Redakcja, Informacja własna

2013-11-27

Thomas Williams Jr (15-0, 10 KO) przez niektórych jest wskazywany na przyszłą gwiazda wagi półciężkiej. Jak dotąd jednak pozostawał niesprawdzony, co dziś w nocy miał uczynić Yusaf Mack (31-7-2, 17 KO), były dwukrotny pretendent do tytułu mistrza świata. W ringu okazało się, że znacznie bardziej doświadczony bokser ustępował młodszemu koledze po fachu praktycznie w każdym elemencie pięściarskiego abecadła.
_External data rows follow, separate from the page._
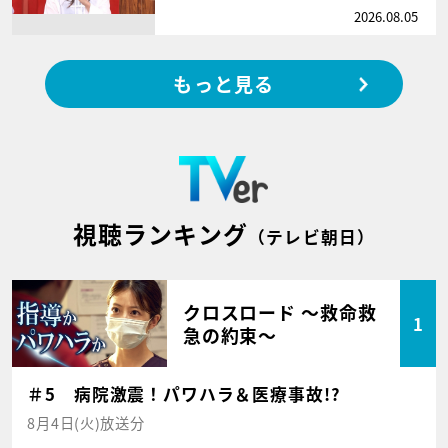
2026.08.05
もっと見る
視聴ランキング
（テレビ朝日）
クロスロード ～救命救
1
急の約束～
＃5 病院激震！パワハラ＆医療事故!?
8月4日(火)放送分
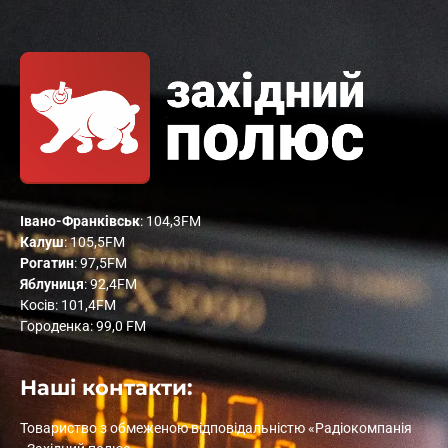
Івано-Франківськ
: 104,3FM
Калуш
: 105,5FM
Рогатин
: 97,5FM
Яблуниця
: 92,4FM
Косів: 101,4FM
Городенка: 99,0 FM
Наші контакти:
Товариство з обмеженою відповідальністю «Радіокомпанія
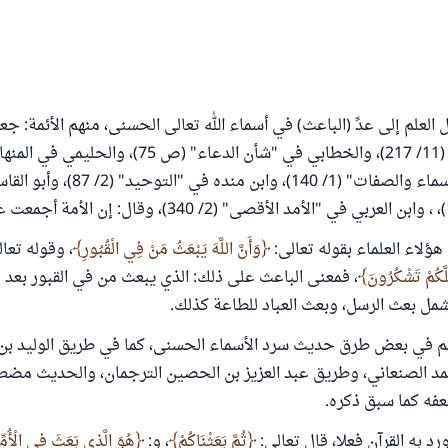
لعلم إلى عدِّ (الباعث) في أسماء الله تعالى الحسنى، منهم الأئمة: جع
والبيهقي في "الأسماء والصفات" (1/ 140)، واب
لاء العلماء بقوله تعالى:
وَأَنَّ اللَّهَ يَبْعَثُ مَنْ فِي الْقُبُورِ
، وقوله تعا
لَّكُمْ تَشْكُرُونَ
، فمعنى الباعث على ذلك: الذي يبعث من في القبور بعد
مل بعث الرسل، وبعث العباد للطاعة كذلك.
سم في بعض طرق حديث سرد الأسماء الحسنى، كما في طريق الوليد بن
مد الصنعاني، وطريق عبد العزيز بن الحصين الترجمان، والحديث مض
فه كما سبق ذكره.
رد به القرآن فعلا، قال تعالى:
ثُمَّ بَعَثْنَاكُمْ
، و:
هُوَ الَّذِي بَعَثَ فِي الْأُمِّ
Williams poza pierwszą, trochę rozpoznawczą rundą, dominował już do samego końca, a w drugiej, piątej i siódmej był o włos od zadania przeciwnikowi "czasówki". Ładował w niego potężne sierpy wraz z hakami na tułów, lecz Mack dzielnie wszystko przyjmował. W dziewiątej odsłonie lewy podbródkowy Williamsa tak wstrząsnął rywalem, że "zatańczył" niczym niegdyś Zab Judah po ciosie Tszyu, ale i to zdołał ustać. Po ostatnim gongu Yusaf miał rozcięty prawy łuk brwiowy, a jego oko zaczynało już puchnąć. Na szczęście dla niego męczarnie się skończyły. Sędziowie i tak byli dla niego przychylni, punktując wygraną Thomasa w rozmiarach 99:91: 98:92 i 97:92. Tryumfator wyprowadził łącznie 640 ciosów, z czego 246 trafił (38%). Mack odpowiedział statystykami na poziomie 509/133 (26%).
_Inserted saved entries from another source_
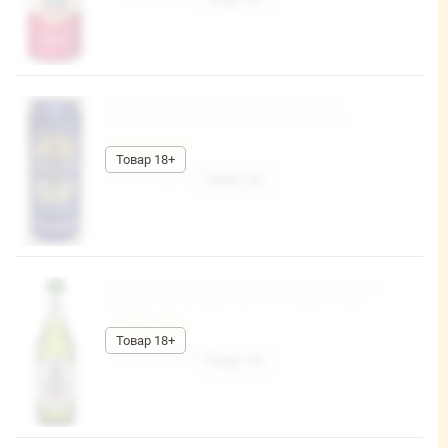
Пиво Карлова Крчма Премиум светлое,
пастер.,фильтр. 4,8% ж/б 0,5л*24 Сербия
Честный знак
123,36 руб/шт
Пиво Клаусталер Ориджинал светлое пастер.
фильтр. б/а не более 0,5% ст/б 0,33л*24 (В)
Честный знак
153,46 руб/шт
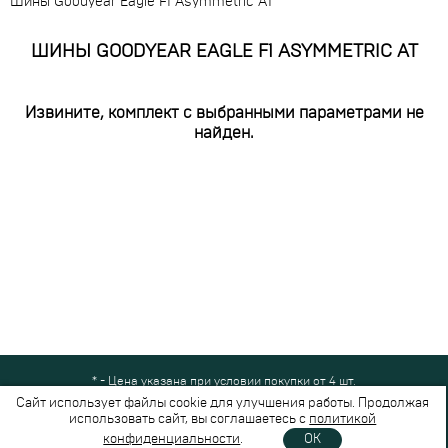
Шины Goodyear Eagle F1 Asymmetric AT
ШИНЫ GOODYEAR EAGLE F1 ASYMMETRIC AT
Извините, комплект с выбранными параметрами не
найден.
* - Цена указана при условии покупки от 4 шт.
Все права защищены © 2024-2026,
Шинный Маркет
(ООО "Безопасные
Сайт использует файлы cookie для улучшения работы. Продолжая
шины")
использовать сайт, вы соглашаетесь с
политикой
Вся представленная на сайте информация носит справочный характер и не
конфиденциальности
.
OK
Debiutujący pod banderą grupy Golden Boy Promotions Luis Ortiz (20-0, 17 KO) zanotował swoje jubileuszowe zwycięstwo. Na znokautowanie Alexa Gonzalesa (20-9, 10 KO) potrzebował dokładnie dwóch minut. Przypomnijmy, że 39-letni Kubańczyk (na zdjęciu) jest notowany przez federację WBA na drugim miejscu rankingu wagi ciężkiej.
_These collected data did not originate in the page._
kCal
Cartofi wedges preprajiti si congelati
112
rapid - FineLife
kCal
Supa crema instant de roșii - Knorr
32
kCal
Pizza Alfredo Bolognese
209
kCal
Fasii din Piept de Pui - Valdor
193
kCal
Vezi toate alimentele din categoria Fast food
Inny niepokonany ciężki - Dominic Breazeale (8-0, 8 KO), zastopował sprowadzonego w ostatniej chwili w zastępstwie Keitha Barra (11-5, 3 KO) w połowie drugiego starcia.

Uważany za prospekta kategorii koguciej Randy Caballero (20-0, 12 KO) w pierwszych minutach trochę się męczył z ambitnym Jessy Cruzem (10-6-1, 4 KO), jednak od trzeciej rundy miał już coraz wyraźniejszą przewagę. W końcówce szóstej rzucił go na deski prawym hakiem na korpus, ale wtedy przeszkodził mu jeszcze gong. W siódmej przewrócił rywala jeszcze dwukrotnie, zmuszając arbitra Jamesa Warringa do zastopowania potyczki dosłownie na sekundę przed końcem tej rundy.